I have a love/hate relationship with containers. We have used containers for production services in the Jenkins project’s infrastructure for six or seven years, where they have been very useful. I run some desktop applications in containers. There are even a few Kubernetes clusters which show the tell-tale signs of my usage. Containers are great. Not a week goes by however when some oddity in containers, or the tools around them, throws a wrench into the gears and causes me great frustration. This week was one of those weeks: we suddenly had problems building our Docker containers in one of our Kubernetes environments.

I’m a strong supporter of running Jenkins workloads in Kubernetes for a myriad of reasons, which I won’t go into here. Like most organizations however, we don’t just need containers for the testing of our applications, we need to package them into containers as well. As such, we need to build Docker containers atop Kubernetes, which isn’t as straight-forward as you might hope.

For years I have followed the same approach that Hoot Suite describes in this post, utilizing Docker’s own “Docker in Docker” container (docker:dind). By using a pod with Docker-in-Docker and a Docker client container, the Jenkinsfile can be fairly simple for building a container but certainly not as simple as a plain sh 'docker build rofl:copter'. With the linked configuration above, our pipelines would typically have an explicit stage which would build Docker containers:

pipeline {
    stages {
        stage('Buildo Roboto') {
            agent { 
                kubernetes {
                    label 'docker'
                    defaultContainer 'docker'
                }
            }
            steps {
                sh 'docker build -t roboto:latest'
            }
        }
    }
}

In one of our environments, this recently stopped working. What’s worse, is that we still aren’t entirely sure why. We migrated the Jenkins workloads from an older Kubernetes cluster to a newer one, and afterwards this “dind” approach to building containers started throwing incredibly confusing network and filesystem errors. Smart money is on some host kernel or filesystem configuration issue which is causing the “dind” container, which must run “privileged”, to function incorrectly. After an hour or two of debugging, I said “forget this” (I may have used slightly different words) and started looking at other options.

Kaniko

Kaniko is a curious tool from Google which allows the building of containers on top of Kubernetes. By curious I mean that it works fairly different from a “stock” docker build invocation and required some tweaking on our end to get things working comfortably. That said, our initial work is promising and we think we’re going to be switching fully over to it.
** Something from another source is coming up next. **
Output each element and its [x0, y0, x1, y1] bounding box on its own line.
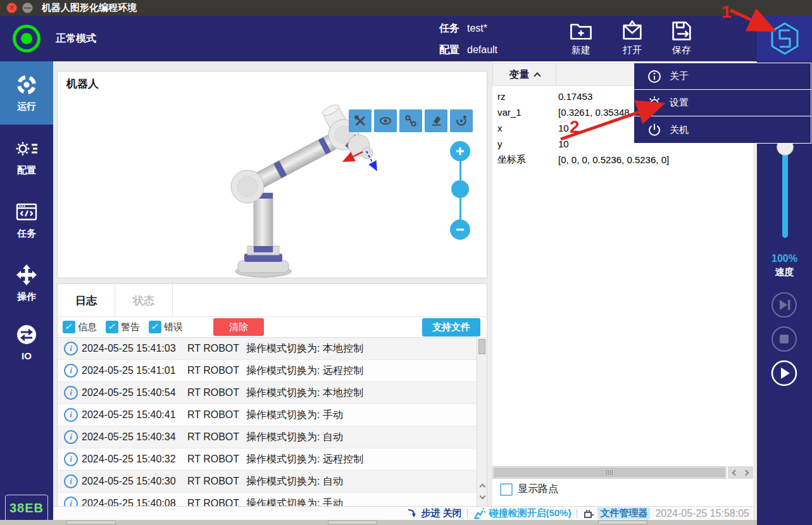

The biggest oddity is the need for intermediate layers in the container build, and the resultant image to be published to repository. My colleague hypothesized that this was likely a pattern from Google Cloud Platform, where local VM disks might not be as fast as the container registry affiliated with a cluster. While there are local filesystem caching options we found them too unreliable to be useful.

For our configuration of Kaniko, we riffed on the Scripted Pipeline examples shared by my former colleagues at CloudBees, but made some fairly significant modifications along the way. Most notably, we decided to stand up an ephemeral Docker registry inside the Kaniko pod rather than rely on an external registry for intermediate layers. The end product is pushed to a well supported network-based registry, but the intermediate layers are perfectly fine to run locally, as we have very fast disk I/O on our Kubernetes nodes.

Kaniko’s invocation is much different, and the way it treats its build context is also a little odd. In our testing we found that the --cleanup flag was not enabled by default and successive calls to Kaniko would mash all the files from different contexts on top of one another in some temp directory used by Kaniko for builds, thereby leading to frustrating build failures. It should also be noted that the Kaniko containers use Busybox for their shell, but it’s on a fun non-standard path (/busybox/sh), so shell scripts expecting /bin/sh or /bin/bash will definitely fail!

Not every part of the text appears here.